* [Material for this task]:
== Segment start ==

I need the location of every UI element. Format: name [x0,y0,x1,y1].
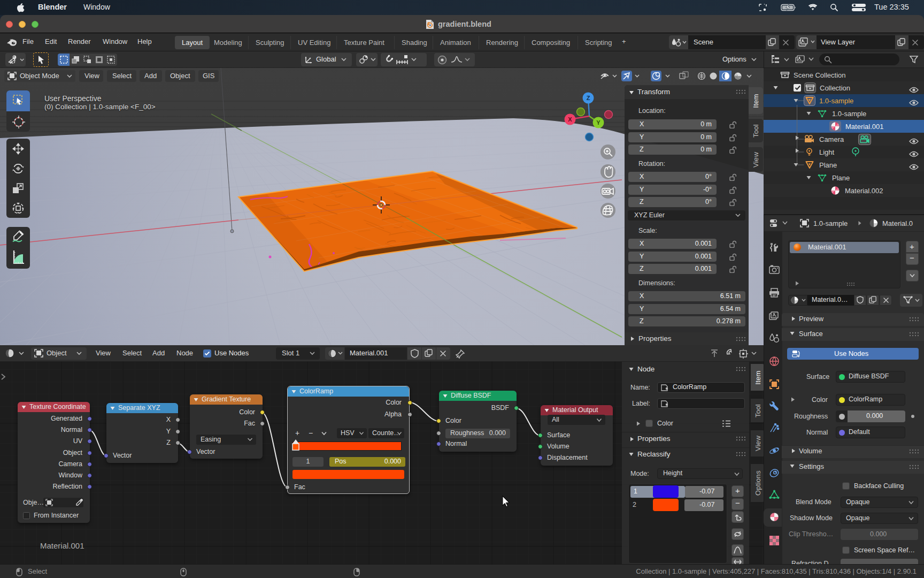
svg-text:X: X [568,116,572,123]
svg-text:Y: Y [596,119,600,126]
svg-text:Z: Z [587,95,590,101]
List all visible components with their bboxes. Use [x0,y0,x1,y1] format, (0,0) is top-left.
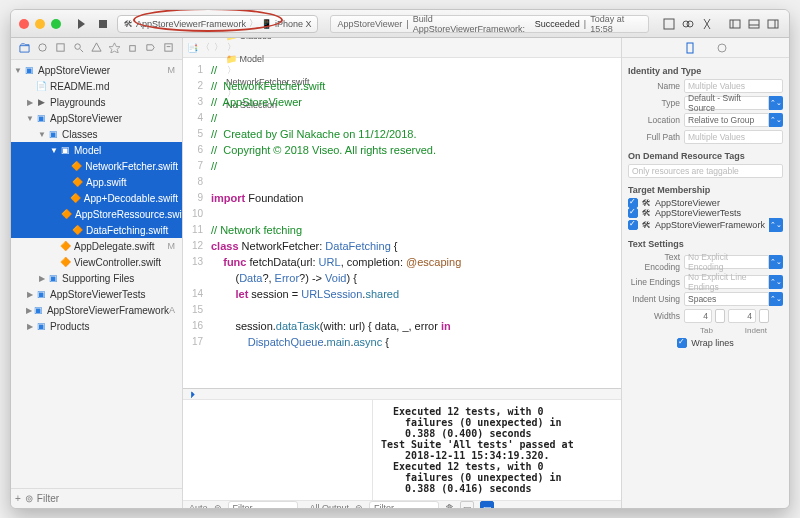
svg-point-3 [687,21,693,27]
tree-item[interactable]: 🔶ViewController.swift [11,254,182,270]
svg-point-18 [718,44,726,52]
debug-nav-tab[interactable] [127,42,138,55]
tree-item[interactable]: 🔶NetworkFetcher.swift [11,158,182,174]
trash-icon[interactable]: 🗑 [445,503,454,508]
symbol-nav-tab[interactable] [55,42,66,55]
scheme-icon: 🛠 [124,19,133,29]
tree-item[interactable]: ▼▣AppStoreViewerM [11,62,182,78]
tree-item[interactable]: ▼▣Model [11,142,182,158]
indent-stepper[interactable] [759,309,769,323]
ondemand-section: On Demand Resource Tags [628,151,783,161]
navigator-footer: + ⊚ [11,488,182,508]
add-icon[interactable]: + [15,493,21,504]
toggle-debug-icon[interactable] [746,16,762,32]
tree-item[interactable]: ▶▣Supporting Files [11,270,182,286]
report-nav-tab[interactable] [163,42,174,55]
variables-view[interactable] [183,400,373,500]
tree-item[interactable]: 🔶App.swift [11,174,182,190]
location-select[interactable]: Relative to Group [684,113,769,127]
navigator-tabs [11,38,182,60]
console-output[interactable]: Executed 12 tests, with 0 failures (0 un… [373,400,621,500]
type-select[interactable]: Default - Swift Source [684,96,769,110]
name-field[interactable]: Multiple Values [684,79,783,93]
close-window[interactable] [19,19,29,29]
tree-item[interactable]: ▼▣AppStoreViewer [11,110,182,126]
source-nav-tab[interactable] [37,42,48,55]
tree-item[interactable]: ▶▣AppStoreViewerTests [11,286,182,302]
target-check[interactable] [628,208,638,218]
svg-rect-4 [730,20,740,28]
zoom-window[interactable] [51,19,61,29]
toggle-navigator-icon[interactable] [727,16,743,32]
tree-item[interactable]: ▶▶Playgrounds [11,94,182,110]
lineendings-select[interactable]: No Explicit Line Endings [684,275,769,289]
chevron-updown-icon[interactable]: ⌃⌄ [769,113,783,127]
navigator-filter[interactable] [37,493,178,504]
indent-select[interactable]: Spaces [684,292,769,306]
tree-item[interactable]: 📄README.md [11,78,182,94]
variables-filter[interactable] [228,501,298,508]
status-project: AppStoreViewer [337,19,402,29]
encoding-select[interactable]: No Explicit Encoding [684,255,769,269]
debug-toolbar: ⏵ [183,389,621,400]
breakpoint-toggle-icon[interactable]: ⏵ [189,389,198,399]
editor-version-icon[interactable] [699,16,715,32]
tree-item[interactable]: ▶▣AppStoreViewerFrameworkA [11,302,182,318]
indent-width[interactable]: 4 [728,309,756,323]
chevron-updown-icon[interactable]: ⌃⌄ [769,96,783,110]
status-result: Succeeded [535,19,580,29]
minimize-window[interactable] [35,19,45,29]
status-action: Build AppStoreViewerFramework: [413,14,531,34]
find-nav-tab[interactable] [73,42,84,55]
tree-item[interactable]: ▶▣Products [11,318,182,334]
hide-console-icon[interactable]: ▭ [480,501,494,508]
main-area: ▼▣AppStoreViewerM📄README.md▶▶Playgrounds… [11,38,789,508]
editor-assistant-icon[interactable] [680,16,696,32]
test-nav-tab[interactable] [109,42,120,55]
target-check[interactable] [628,220,638,230]
inspector: Identity and Type NameMultiple Values Ty… [621,38,789,508]
editor-standard-icon[interactable] [661,16,677,32]
history-inspector-tab[interactable] [715,41,729,55]
identity-section: Identity and Type [628,66,783,76]
wrap-lines-check[interactable] [677,338,687,348]
jump-bar[interactable]: 📑 〈〉 📁 AppStoreViewer〉📁 AppStoreViewer〉📁… [183,38,621,58]
scheme-target: AppStoreViewerFramework [136,19,246,29]
svg-rect-1 [664,19,674,29]
project-tree[interactable]: ▼▣AppStoreViewerM📄README.md▶▶Playgrounds… [11,60,182,488]
window-controls [19,19,61,29]
target-section: Target Membership [628,185,783,195]
file-inspector-tab[interactable] [683,41,697,55]
breadcrumb[interactable]: 📁 Classes [226,38,310,41]
scheme-selector[interactable]: 🛠 AppStoreViewerFramework 〉 📱 iPhone X [117,15,318,33]
auto-label[interactable]: Auto [189,503,208,508]
tree-item[interactable]: 🔶App+Decodable.swift [11,190,182,206]
breakpoint-nav-tab[interactable] [145,42,156,55]
hide-vars-icon[interactable]: ▭ [460,501,474,508]
svg-point-10 [38,44,45,51]
console-filter[interactable] [369,501,439,508]
toolbar-right [661,16,781,32]
tree-item[interactable]: ▼▣Classes [11,126,182,142]
svg-rect-11 [57,44,64,51]
tab-width[interactable]: 4 [684,309,712,323]
tree-item[interactable]: 🔶DataFetching.swift [11,222,182,238]
tree-item[interactable]: 🔶AppDelegate.swiftM [11,238,182,254]
tab-stepper[interactable] [715,309,725,323]
source-editor[interactable]: 1//2// NetworkFetcher.swift3// AppStoreV… [183,58,621,388]
filter-icon[interactable]: ⊚ [25,493,33,504]
all-output-label[interactable]: All Output [310,503,350,508]
tree-item[interactable]: 🔶AppStoreRessource.swift [11,206,182,222]
project-nav-tab[interactable] [19,42,30,55]
svg-rect-8 [768,20,778,28]
toggle-inspector-icon[interactable] [765,16,781,32]
activity-viewer: AppStoreViewer | Build AppStoreViewerFra… [330,15,649,33]
navigator: ▼▣AppStoreViewerM📄README.md▶▶Playgrounds… [11,38,183,508]
scheme-device: iPhone X [275,19,312,29]
issue-nav-tab[interactable] [91,42,102,55]
stop-button[interactable] [95,16,111,32]
svg-rect-17 [687,43,693,53]
text-section: Text Settings [628,239,783,249]
related-items-icon[interactable]: 📑 [187,43,198,53]
run-button[interactable] [73,16,89,32]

== Segment end ==

* [Problem details]: Return a copy of each line in the entries that carries the string "stepper".

* [Final answer]:
indent-stepper[interactable] [759,309,769,323]
tab-stepper[interactable] [715,309,725,323]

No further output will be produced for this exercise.